# anyone used caradark or special b in a stout?



## chopdog (9/6/13)

anyone used caradark or special b in a stout? I have them laying around and thought they could be interesting in a oatmeal stout. Any thoughts?


----------



## bradsbrew (9/6/13)

I have used carared with special B in a stout.

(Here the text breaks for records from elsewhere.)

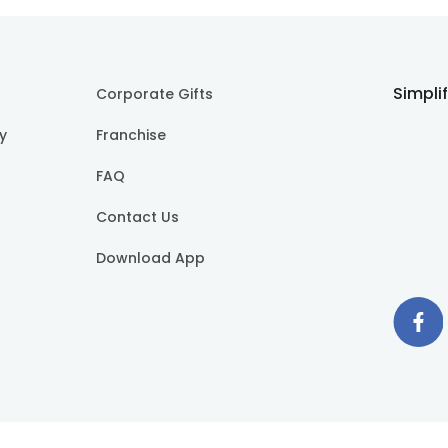
Simpli
Corporate Gifts
cy
Franchise
FAQ
Contact Us
Download App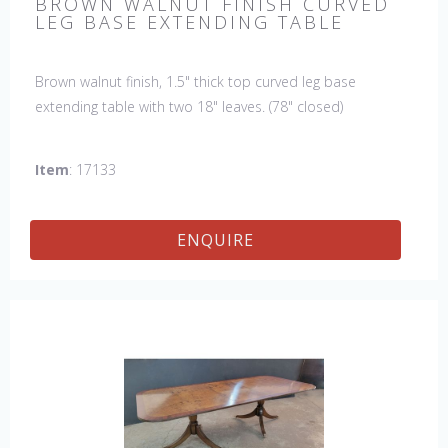
BROWN WALNUT FINISH CURVED
LEG BASE EXTENDING TABLE
Brown walnut finish, 1.5" thick top curved leg base
extending table with two 18" leaves. (78" closed)
Item
: 17133
ENQUIRE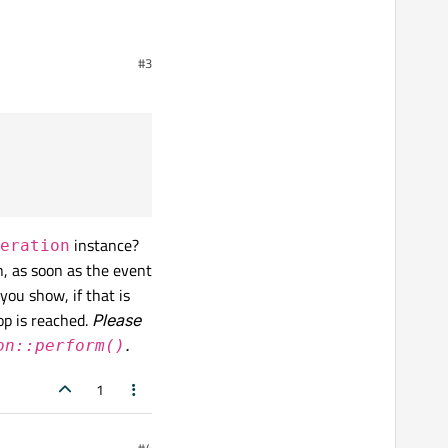
#3
rogress.", "Cancel", 0, 100);

);

instance?
eration
n, as soon as the event
you show, if that is
op is reached.
Please
.
on::perform()
1
#4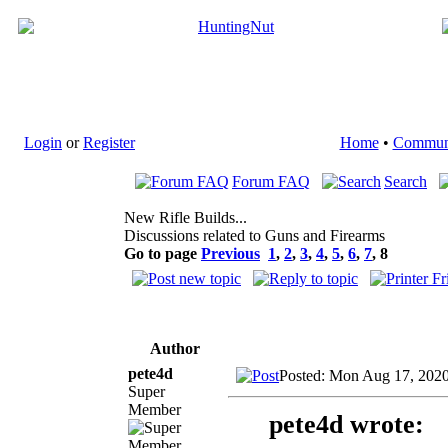
Login
or
Register
Home
•
Commun
Forum FAQ
Search
New Rifle Builds...
Discussions related to Guns and Firearms
Go to page
Previous
1
,
2
,
3
,
4
,
5
,
6
,
7
,
8
Author
pete4d
Posted: Mon Aug 17, 202
Super
Member
pete4d wrote: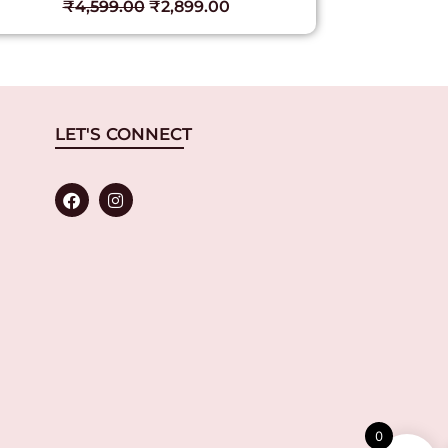
₹
4,599.00
₹
2,899.00
₹
LET'S CONNECT
0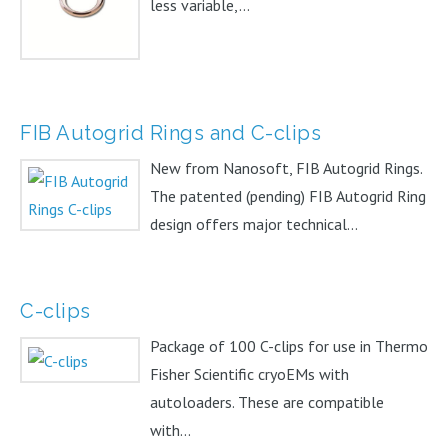
less variable,...
FIB Autogrid Rings and C-clips
New from Nanosoft, FIB Autogrid Rings.
The patented (pending) FIB Autogrid Ring
design offers major technical...
C-clips
Package of 100 C-clips for use in Thermo
Fisher Scientific cryoEMs with
autoloaders. These are compatible
with...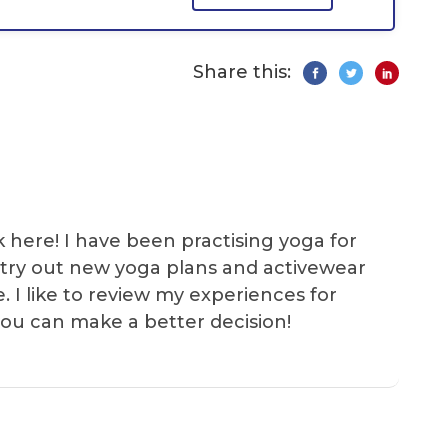
Share this:
k here! I have been practising yoga for
 I try out new yoga plans and activewear
e. I like to review my experiences for
you can make a better decision!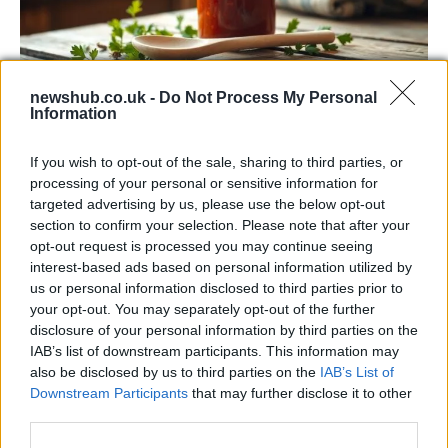
newshub.co.uk -
Do Not Process My Personal
Information
Exploring the Popularity of Chilli Crisp in
the UK
If you wish to opt-out of the sale, sharing to third parties, or
processing of your personal or sensitive information for
From supermarket shelves to gourmet restaurants, chilli crisp…
targeted advertising by us, please use the below opt-out
section to confirm your selection. Please note that after your
opt-out request is processed you may continue seeing
BUSINESS
interest-based ads based on personal information utilized by
us or personal information disclosed to third parties prior to
your opt-out. You may separately opt-out of the further
disclosure of your personal information by third parties on the
IAB’s list of downstream participants. This information may
also be disclosed by us to third parties on the
IAB’s List of
Downstream Participants
that may further disclose it to other
third parties.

Works well.


----------



## chunckious (9/6/13)

I used 5-6% in a stout.
It was a Shakespeare Clone.


----------



## bradsbrew (9/6/13)

Here is an old recipe.

*Sump Oil Stout 22L version*
Foreign Extra Stout

*Recipe Specs*
----------------
Batch Size (L): 22.0
Total Grain (kg): 5.720
Total Hops (g): 61.00
Original Gravity (OG): 1.067 (°P): 16.4
Final Gravity (FG): 1.017 (°P): 4.3
Alcohol by Volume (ABV): 6.58 %
Colour (SRM): 40.5 (EBC): 79.7
Bitterness (IBU): 39.5 (Average - No Chill Adjusted)
Brewhouse Efficiency (%): 85
Boil Time (Minutes): 60

*Grain Bill*
----------------
3.000 kg Maris Otter Malt (52.45%)
0.600 kg Aromatic Malt (10.49%)
0.600 kg Flaked Oats (10.49%)
0.600 kg Vienna (10.49%)
0.350 kg Roasted Barley (6.12%)
0.170 kg Black Patent (2.97%)
0.150 kg Carared (2.62%)
0.150 kg Special-B (2.62%)
0.100 kg Chocolate, Pale (1.75%)

*Hop Bill*
----------------
7.0 g First Gold Pellet (7.4% Alpha) @ 90 Minutes (Boil) (0.3 g/L)
15.0 g Pride of Ringwood Pellet (8.3% Alpha) @ 90 Minutes (Boil) (0.7 g/L)
10.0 g Willamette Pellet (4.7% Alpha) @ 30 Minutes (Boil) (0.5 g/L)
14.0 g First Gold Pellet (7.4% Alpha) @ 15 Minutes (Boil) (0.6 g/L)
7.0 g First Gold Pellet (7.4% Alpha) @ 0 Minutes (Boil) (0.3 g/L)
8.0 g Pride of Ringwood Pellet (8.3% Alpha) @ 0 Minutes (Boil) (0.4 g/L)

*Misc Bill*
----------------

Single step Infusion at 66°C for 90 Minutes.
Fermented at 20°C with


Recipe Generated with *BrewMate*


----------



## chopdog (9/6/13)

Thanks lads. I added 400g special b and 300g caradark. This is for a 45l batch


----------



## hoppy2B (12/6/13)

That seems like a ship load of caramel in your stout. I'd want to have a fair IBU with something like that. You can always boil some hops up and chuck them in as an afterthought if you start worrying about it being too sweet. :blink:


----------



## Adr_0 (12/6/13)

Personally, CaraAroma yes, not cara-dark and/or Special B though. Do you need both? And that much?


----------



## bradsbrew (12/6/13)

hoppy2B said:


> That seems like a ship load of caramel in your stout. I'd want to have a fair IBU with something like that. You can always boil some hops up and chuck them in as an afterthought if you start worrying about it being too sweet. :blink:





Adr_0 said:


> Personally, CaraAroma yes, not cara-dark and/or Special B though. Do you need both? And that much?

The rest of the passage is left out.